There was a time when presidents flew Air Force One to places like Santa Barbara, Midland, and Kennebunkport, or used Marine One to visit Camp David or reach San Clemente. Based upon the stupefying budget numbers finally dribbled out to the public last week, however, it would appear that Mr. Obama was never vacationing in Hawaii but instead diverting his flights to Narnia and relying on accountants from the Land of Oz. Raw numbers and empirical data can be nettlesome and pesky, can’t they? When examined in unvarnished form it doesn’t take long to separate the snake oil salesman from the sermonizer, and in the case of this administration it speaks of a deliberate and systematic pattern of prevarication. The only question remaining to be answered is the motivation for outright lying.
Two weeks ago it was suggested that a budget be adopted with yet trillions more in overruns, last week it was revealed that Obamacare would cost over twice as much as originally planned, and this week the Buffett Rule was shown to be nothing more than a half-baked ruse concocted by a sitting president and a man who has made a fortune balancing tenuously on a tightrope over an ethics chasm. William Daley likely vacated his position as Chief of Staff because he felt himself morphing into Nurse Ratched.

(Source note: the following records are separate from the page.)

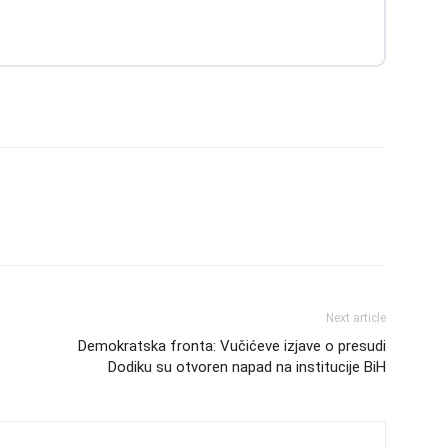
Next article
Demokratska fronta: Vučićeve izjave o presudi
Dodiku su otvoren napad na institucije BiH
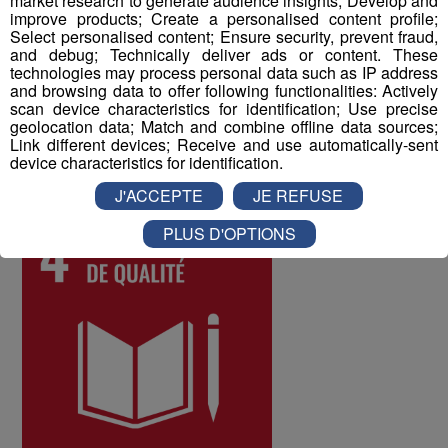
market research to generate audience insights; Develop and
difficultés qui pourraient être rencontrées par les
improve products; Create a personalised content profile;
Select personalised content; Ensure security, prevent fraud,
différents salariés, et d'y remédier. Au mois de juin 2022,
and debug; Technically deliver ads or content. These
les collaborateurs ont donné une note globale de 8 sur
technologies may process personal data such as IP address
10 à la qualité de vie au travail au sein du Groupe Mont
and browsing data to offer following functionalities: Actively
scan device characteristics for identification; Use precise
Blanc Médias.
geolocation data; Match and combine offline data sources;
Link different devices; Receive and use automatically-sent
device characteristics for identification.
ODD numéro 4 : Education de qualité
J'ACCEPTE
JE REFUSE
PLUS D'OPTIONS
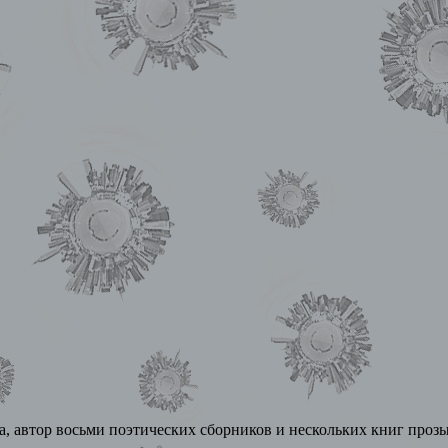
кта, автор восьми поэтических сборников и нескольких книг пр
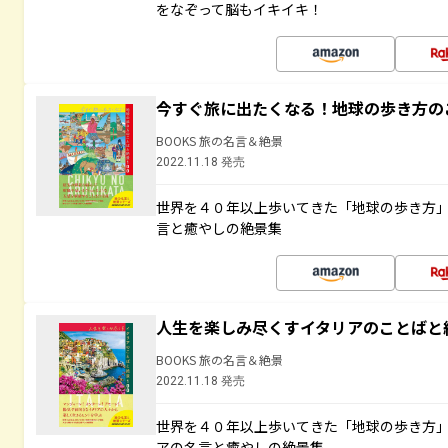
をなぞって脳もイキイキ！
今すぐ旅に出たくなる！地球の歩き方の
BOOKS 旅の名言＆絶景
2022.11.18 発売
世界を４０年以上歩いてきた「地球の歩き方
言と癒やしの絶景集
人生を楽しみ尽くすイタリアのことばと
BOOKS 旅の名言＆絶景
2022.11.18 発売
世界を４０年以上歩いてきた「地球の歩き方
アの名言と癒やしの絶景集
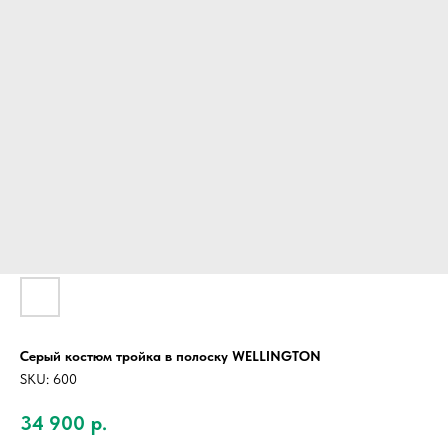
Серый костюм тройка в полоску WELLINGTON
SKU:
600
34 900
р.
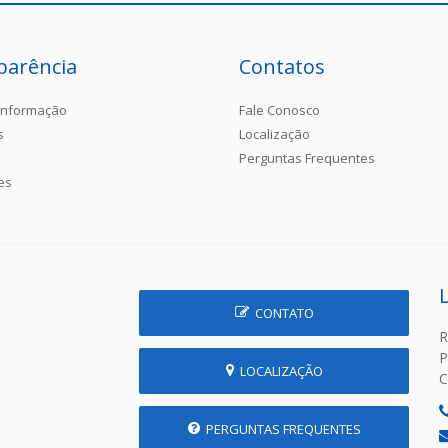
parência
Contatos
Informação
Fale Conosco
s
Localização
Perguntas Frequentes
es
CONTATO
R
P
LOCALIZAÇÃO
C
PERGUNTAS FREQUENTES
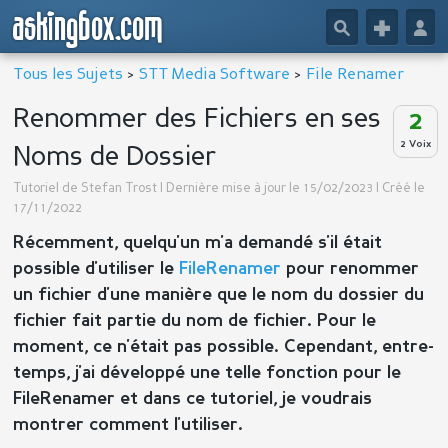
askingbox.com
🔎
+
👤
Tous les Sujets
>
STT Media Software
>
File Renamer
Renommer des Fichiers en ses
2
2 Voix
Noms de Dossier
Tutoriel de
Stefan Trost
| Dernière mise à jour le 15/02/2023 | Créé le
17/11/2022
Récemment, quelqu'un m'a demandé s'il était
possible d'utiliser le
FileRenamer
pour renommer
un fichier d'une manière que le nom du dossier du
fichier fait partie du nom de fichier. Pour le
moment, ce n'était pas possible. Cependant, entre-
temps, j'ai développé une telle fonction pour le
FileRenamer et dans ce tutoriel, je voudrais
montrer comment l'utiliser.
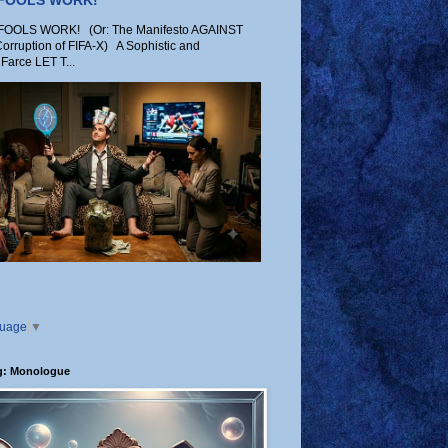
 FOOLS WORK!
OLS WORK! (Or: The Manifesto AGAINST
Corruption of FIFA-X) A Sophistic and
Farce LET T...
guage
▼
g: Monologue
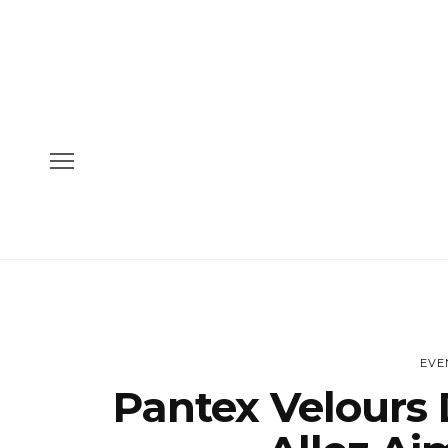
EVE
Pantex Velours 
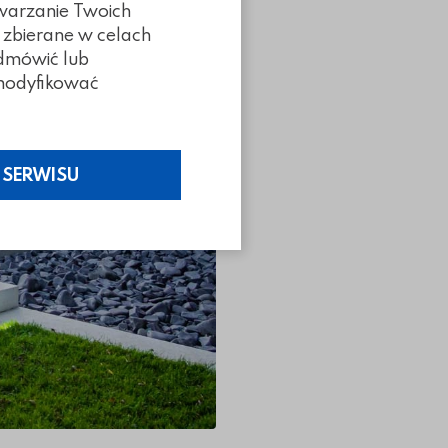
twarzanie Twoich
 zbierane w celach
odmówić lub
z modyfikować
 SERWISU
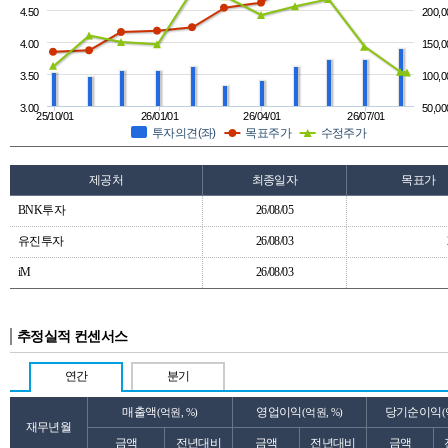
4.50
200,0
4.00
150,0
3.50
100,0
3.00
50,00
25/10/01
26/01/01
26/04/01
26/07/01
투자의견(좌)
목표주가
수정주가
제공처
최종일자
목표가
BNK투자
26/08/05
유진투자
26/08/03
iM
26/08/03
추정실적 컨센서스
연간
분기
매출액
영업이익
당기순이익
(억원, %)
(억원, %)
(
재무년월
금액
전년대비
금액
전년대비
금액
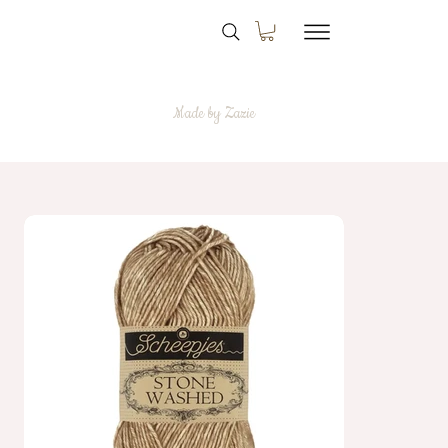
Made by Zazie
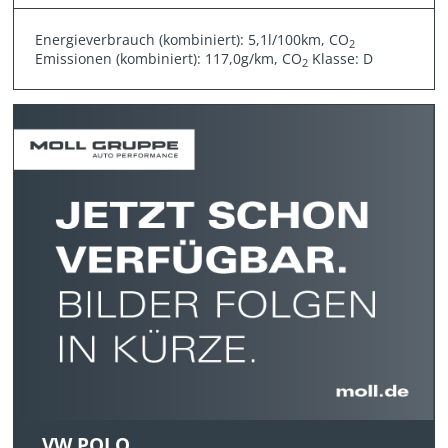
Energieverbrauch (kombiniert): 5,1l/100km, CO
2
Emissionen (kombiniert): 117,0g/km, CO
Klasse: D
2
VW POLO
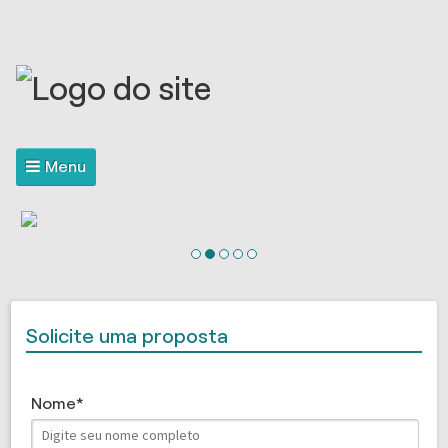
Menu
Solicite uma proposta
Nome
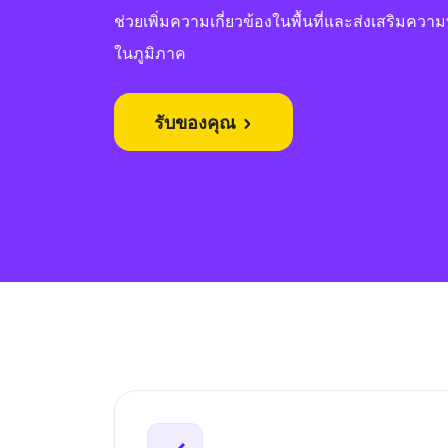
ช่วยเพิ่มความเกี่ยวข้องในพื้นที่และส่งเสริมค
ในภูมิภาค
รับของคุณ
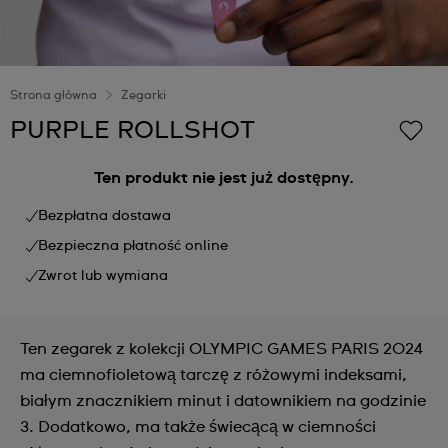
Strona główna
Zegarki
PURPLE ROLLSHOT
Ten produkt nie jest już dostępny.
Bezpłatna dostawa
Bezpieczna płatność online
Zwrot lub wymiana
Ten zegarek z kolekcji OLYMPIC GAMES PARIS 2024
ma ciemnofioletową tarczę z różowymi indeksami,
białym znacznikiem minut i datownikiem na godzinie
3. Dodatkowo, ma także świecącą w ciemności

According to Mr. Obama’s idée fixe, greater taxation of the rich is written in the Bible, and a fully warranted and deserving penalty to be inflicted for success in the private sector as well as a panacea which will help resolve the country’s deficit, and who should ride to his defense but a wealthy, elderly man who conspires to promulgate this lie for the purpose of heightening class warfare and envy. Here is a real inconvenient truth:
It has been determined the Buffett rule would raise $31 Billion in additional taxes over the next ten years against a $15 Trillion deficit.
That is the equivalent of having a $75,000.00 mortgage and trumpeting the contribution of a penny as a step toward satisfying repayment, and if one wishes to examine the suggestion that an additional $3.1 Billion taxes for the coming year will magically reduce the projected $2.3 Trillion of overspending, the numbers are worse. It would be the equivalent of dedicating one cent toward a debt of $184,000.00.
Those are not misprints, nor the result of fuzzy math. The question which must be raised, therefore, is what would prompt a president to perform like a barking seal and denigrate high income earners as a pox on our country every time he sees a microphone? The answer, unfortunately, is that he does so as an intentional gross misrepresentation or else he is unimaginably dense, neither of which is heartening. It seems less surprising now that this was the same man who picked Joe Biden as a running mate, a vice president who compares his boss to Superman and who believes erasing Osama Bin Laden with a Navy SEAL Team was of greater military strategic significance than D-Day.
A president whose beliefs were not rooted in the Manifesto’s concept of rationed health care would have announced an eight year plan to examine all aspects of the medical industry commencing with exhaustive studies throughout his first term. He would have framed the first four years in the context of exploring options that he intended to weigh and ultimately consider as a proposal near the end of his second term, and in lieu of re-election at least have provided a base from which his successor could continue to look for manners in which health care might be improved. He would not have resorted to creating assurances out of thin air, would not have needed the use of bribery and threats in order to pass haphazard legislation, and would not have needed to hawk it like a product at a carnival if his intentions were forthright. In reality it was an unabashed power-grab from the beginning and what he saw as a critical first step toward curtailing personal liberties and consolidating all power with the State.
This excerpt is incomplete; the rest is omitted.